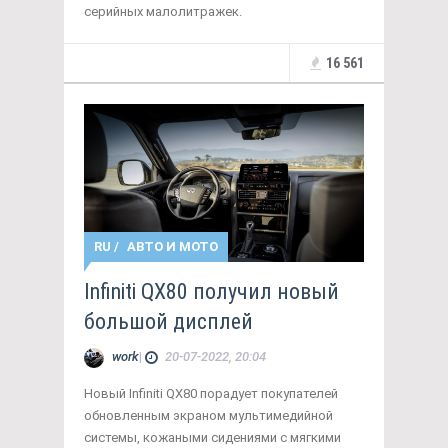
серийных малолитражек.
16 561
RU
/
АВТО И МОТО
Infiniti QX80 получил новый
большой дисплей
work
|
20-07-2022, 20:04
Новый Infiniti QX80 порадует покупателей
обновленным экраном мультимедийной
системы, кожаными сидениями с мягкими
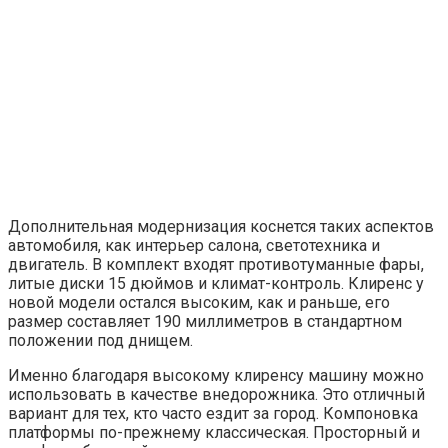
Дополнительная модернизация коснется таких аспектов
автомобиля, как интерьер салона, светотехника и
двигатель. В комплект входят противотуманные фары,
литые диски 15 дюймов и климат-контроль. Клиренс у
новой модели остался высоким, как и раньше, его
размер составляет 190 миллиметров в стандартном
положении под днищем.
Именно благодаря высокому клиренсу машину можно
использовать в качестве внедорожника. Это отличный
вариант для тех, кто часто ездит за город. Компоновка
платформы по-прежнему классическая. Просторный и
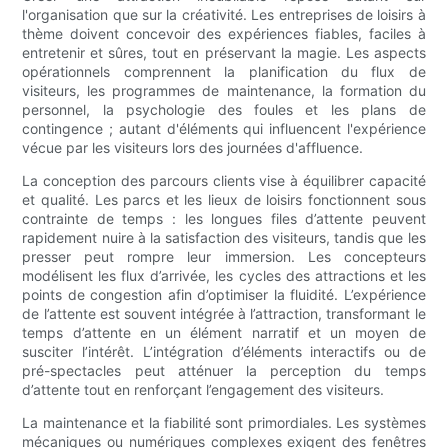
l'organisation que sur la créativité. Les entreprises de loisirs à
thème doivent concevoir des expériences fiables, faciles à
entretenir et sûres, tout en préservant la magie. Les aspects
opérationnels comprennent la planification du flux de
visiteurs, les programmes de maintenance, la formation du
personnel, la psychologie des foules et les plans de
contingence ; autant d'éléments qui influencent l'expérience
vécue par les visiteurs lors des journées d'affluence.
La conception des parcours clients vise à équilibrer capacité
et qualité. Les parcs et les lieux de loisirs fonctionnent sous
contrainte de temps : les longues files d’attente peuvent
rapidement nuire à la satisfaction des visiteurs, tandis que les
presser peut rompre leur immersion. Les concepteurs
modélisent les flux d’arrivée, les cycles des attractions et les
points de congestion afin d’optimiser la fluidité. L’expérience
de l’attente est souvent intégrée à l’attraction, transformant le
temps d’attente en un élément narratif et un moyen de
susciter l’intérêt. L’intégration d’éléments interactifs ou de
pré-spectacles peut atténuer la perception du temps
d’attente tout en renforçant l’engagement des visiteurs.
La maintenance et la fiabilité sont primordiales. Les systèmes
mécaniques ou numériques complexes exigent des fenêtres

▶ **TRY IT**
Scan the lines above for the word "Infiniti" and copy every one where it occurs.

▶ **TASK OUTPUT**
Infiniti QX80 получил новый
Новый Infiniti QX80 порадует покупателей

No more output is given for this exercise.